Another week.....
It’s really dry season. The temperature is only 24 degrees, but it feels much hotter in the sun which is really scorching. Thank goodness we are under cloud cover for the part of the year when the sun would be straight overhead (we are 5 degrees north of the equator here). The humidity is down to just over 70% today, even inside my house where the floor is still wet when I lift the grass mats – from the cement still trying to dry after construction. I guess I should take the gauge outside and see how humid – or not – it is there. There is a wind today – typical of dry season – and a heavy haze blocks the view down the valley. It will get much worse of course, but this must be the start of the dust. Many people are sick with colds and coughs, and malaria is hitting many people too – it’s the mosquito season with standing water now that the daily downpours have ended. The clothes dried on the line yesterday though, and one can go walking without fear of a drenching, or being caught on the wrong side of a flooded stream.
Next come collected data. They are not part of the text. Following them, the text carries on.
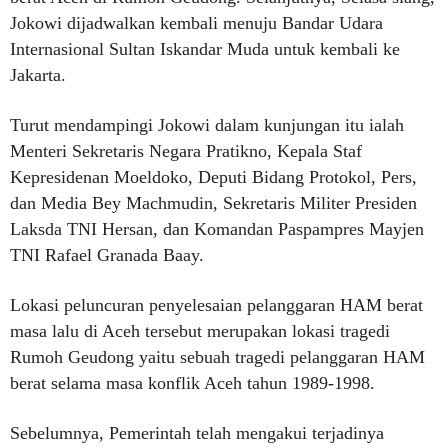
Jokowi dijadwalkan kembali menuju Bandar Udara
Internasional Sultan Iskandar Muda untuk kembali ke
Jakarta.
Turut mendampingi Jokowi dalam kunjungan itu ialah
Menteri Sekretaris Negara Pratikno, Kepala Staf
Kepresidenan Moeldoko, Deputi Bidang Protokol, Pers,
dan Media Bey Machmudin, Sekretaris Militer Presiden
Laksda TNI Hersan, dan Komandan Paspampres Mayjen
TNI Rafael Granada Baay.
Lokasi peluncuran penyelesaian pelanggaran HAM berat
masa lalu di Aceh tersebut merupakan lokasi tragedi
Rumoh Geudong yaitu sebuah tragedi pelanggaran HAM
berat selama masa konflik Aceh tahun 1989-1998.
Sebelumnya, Pemerintah telah mengakui terjadinya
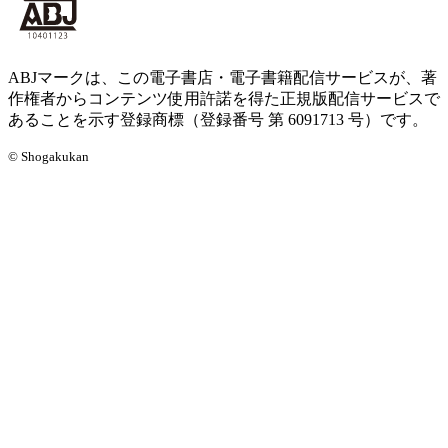
ABJマークは、この電子書店・電子書籍配信サービスが、著
作権者からコンテンツ使用許諾を得た正規版配信サービスで
あることを示す登録商標（登録番号 第 6091713 号）です。
© Shogakukan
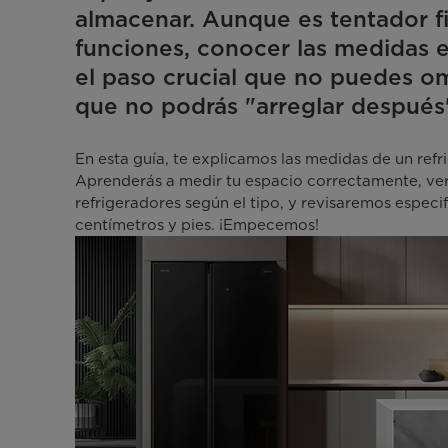
almacenar. Aunque es tentador fij
funciones, conocer las medidas e
el paso crucial que no puedes omi
que no podrás "arreglar después"
En esta guía, te explicamos las medidas de un ref
Aprenderás a medir tu espacio correctamente, ve
refrigeradores según el tipo, y revisaremos espe
centímetros y pies. ¡Empecemos!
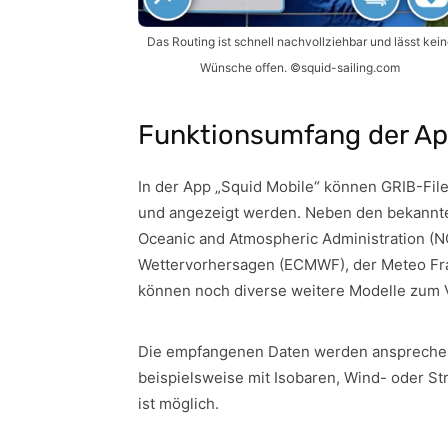
Das Routing ist schnell nachvollziehbar und lässt kein
Wünsche offen. ©squid-sailing.com
Funktionsumfang der Ap
In der App „Squid Mobile“ können GRIB-Fil
und angezeigt werden. Neben den bekannt
Oceanic and Atmospheric Administration (NO
Wettervorhersagen (ECMWF), der Meteo Fr
können noch diverse weitere Modelle zum 
Die empfangenen Daten werden ansprechend
beispielsweise mit Isobaren, Wind- oder S
ist möglich.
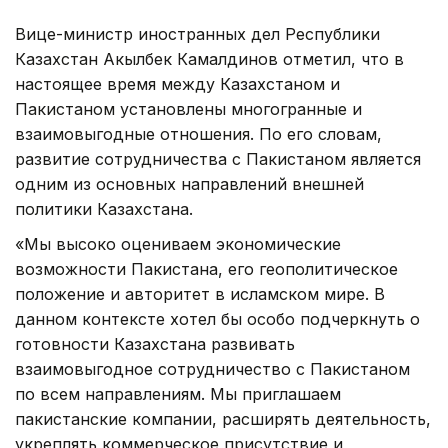
Вице-министр иностранных дел Республики
Казахстан Акылбек Камалдинов отметил, что в
настоящее время между Казахстаном и
Пакистаном установлены многогранные и
взаимовыгодные отношения. По его словам,
развитие сотрудничества с Пакистаном является
одним из основных направлений внешней
политики Казахстана.
«Мы высоко оцениваем экономические
возможности Пакистана, его геополитическое
положение и авторитет в исламском мире. В
данном контексте хотел бы особо подчеркнуть о
готовности Казахстана развивать
взаимовыгодное сотрудничество с Пакистаном
по всем направлениям. Мы приглашаем
пакистанские компании, расширять деятельность,
укреплять коммерческое присутствие и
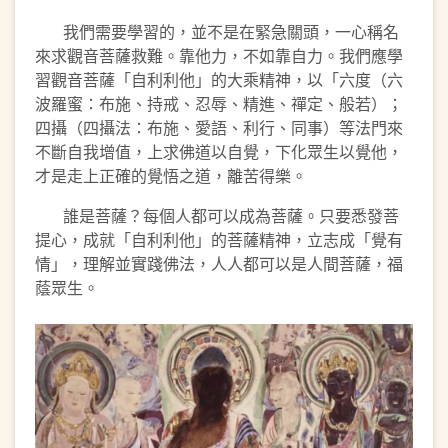
我們需要學習的，並不是在緊急關頭，一心稱名
來求觀音菩薩救難。靠他力，不如靠自力。我們應學
習觀音菩薩「自利利他」的大乘精神，以「六度（六
波羅蜜：布施、持戒、忍辱、精進、禪定、般若）；
四攝（四攝法：布施、愛語、利行、同事）等法門來
不斷自我增值，上求佛道以自覺，下化眾生以覺他，
才是走上正確的覺悟之道，離苦得樂。
誰是菩薩？每個人都可以成為菩薩。只要悉發菩
提心，成就「自利利他」的菩薩精神，立志成「覺有
情」，理解並實踐佛法，人人都可以是人間菩薩，福
蔭眾生。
This wasn’t a great week at Mbingo. A medical residency began here in July, with two local doctors as residents. One was expecting her first child, and since she is well known, there was considerable anticipation. Monday she delivered a stillborn baby – baby fine during labour but she delivered quickly and the cord was tightly around the neck several times. Care here is not quite like the west but it’s pretty good, with a fetal monitor and all. So it was devastating for not only Francine and her husband, but for everyone here, especially the midwives, and for the American GP who was caring for her, as well as being her teacher in the residency program. Over the weekend another staff wife, also well known, delivered a baby at 25 weeks and of course without any neonatal unit, that baby also died. On Tuesday, a very sick 30-year-old woman was brought to theatre with a perforated bowel from typhoid fever. She had delivered a baby 4 weeks before, then was unwell and treated with medication but perhaps not the right thing for typhoid. She must have delayed several days after the perforation before coming to hospital. My students were discussing the reasons for delay – often money is the issue, and in her case, there would have been costs for a new baby, and because she was sick, the family had to buy “artificial milk” – and perhaps there was just not enough money for transport and for a hospital fee. Or maybe the family went first to the traditional healer. In any case, she died shortly after the surgery – and it was probably amazing that anaesthesia got her through it alive. We have a visiting anaesthetist from US who was quite shocked at the death like this of someone so young – unfortunately, we see it not infrequently, always for the same reasons.
On the plus side, my friend Comfort had a number of us expats over for supper one night to share her thanksgiving for being alive one year after a very serious illness that almost killed her. She has terrible allergies to just about every known drug, and must have an autoimmune disorder. But she is quite a marvelous woman and keeps going. It was a happy get-together – and very typically Cameroonian, to celebrate with your friends anything worth celebrating.
Our youngest nurse anaesthetist has just become engaged too, and that is a very happy event. The whole process of marriage here is complex and I still don’t really understand it all. The traditional part of his wedding will not be an “event” open to friends, but simply delivery of the bride price to her family – and the public wedding will be the church one, sometime early in the New Year. Our OR nurse who heads the ortho team is being married next Saturday here in Mbingo – this will be my 2nd Cameroon wedding and I’m excited about it. His traditional marriage was while I was home unfortunately – that would have been interesting to attend. His church wedding will be quite western, if the wedding I attended last year is anything to go by.
The garden is growing quickly, with small flowers on the Sweet 100 tomatoes, and beans ready to flower. Gideon mulched it all yesterday with grass, since the sun dries the soil in just hours. So far nobody has picked me up the requested hose in Bamenda, so I feel like a real village woman, carrying bucket upon bucket of water to the flowers and veges. I should have just walked to Bamenda and got the hose!